Las Vegas restaurant employees say they fired after refusing to sign COVID-19 'liability waiver'

Workers at a Las Vegas restaurant said they were fired after refusing to sign a liability waiver. 

The now-former employees of the Las Vegas chain, "Nacho Daddy," said the eatery is requiring all of its employees to sign the waiver to protect the restaurant from any lawsuits, in case an employee contracts the coronavirus after returning to work.

The two employees felt they were being asked to give up their rights with the contract. They told KVVU that they refused to sign it, resulting in their termination.

"I can't sign this," said one of the employees who asked to remain anonymous. "I can't live with myself if I sign this contract."

One of the former employees said she has family members who have autoimmune diseases.

"If I'm going back to work," she said, "just because I'm trying to avoid bankruptcy and risk my health and family's health, was it worth it?"

According to KVVU, the first paragraph of the waiver reads:

"I understand by signing this document, I am any/all waiving legal rights I may have against Nacho Daddy in reference to returning to work amidst the coronavirus pandemic. I understand that there is still the possibility of contracting COVID-19 upon returning to work. I will follow any and all policies directed by the Nacho Daddy Corporation that are put in place for my safety and to minimize contraction of the disease." 

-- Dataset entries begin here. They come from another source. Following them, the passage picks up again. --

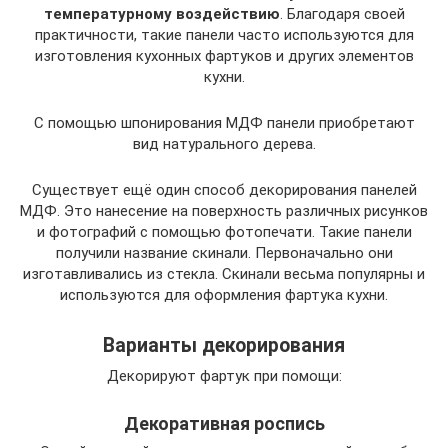
температурному воздействию
. Благодаря своей
практичности, такие панели часто используются для
изготовления кухонных фартуков и других элементов
кухни.
С помощью шпонирования МДФ панели приобретают
вид натурального дерева.
Существует ещё один способ декорирования панелей
МДФ. Это нанесение на поверхность различных рисунков
и фотографий с помощью фотопечати. Такие панели
получили название скинали. Первоначально они
изготавливались из стекла. Скинали весьма популярны и
используются для оформления фартука кухни.
Варианты декорирования
Декорируют фартук при помощи:
Декоративная роспись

Despite push back from some employees, one of the chain's founders said the waiver was never meant to take away employees' rights, but to ensure they understand the risks and procedures in coming back to work during a pandemic.

"Obviously, COVID hasn't disappeared. We need to make sure that they're, you know, fully aware of the situation and that they're coming back to work willingly," said Paul Hymas, president and co-founder of Nacho Daddy. 

Hymas said the employees who returned to work took a coronavirus training class on social distancing with customers and new cleaning guidelines. After the class, he said, they were given the liability form to acknowledge they understood the new procedures.

"I didn't anticipate that much push back on it. I don't know why they would want the ability to sue us, to be quite honest. They have to acknowledge the fact that they need to wear masks. They need to provide a safe, working environment," he said.

One of the employees told KVVU they felt like it was an ultimatum. 

"They're trying to make us sign a contract under duress and coercing us, saying, 'You can't work unless you sign a contract. You won't have a job,'" the employee said.

Hymas said Nacho Daddy is working on a revised waiver and will rehire workers who decide to sign the new form on a case-by-case basis.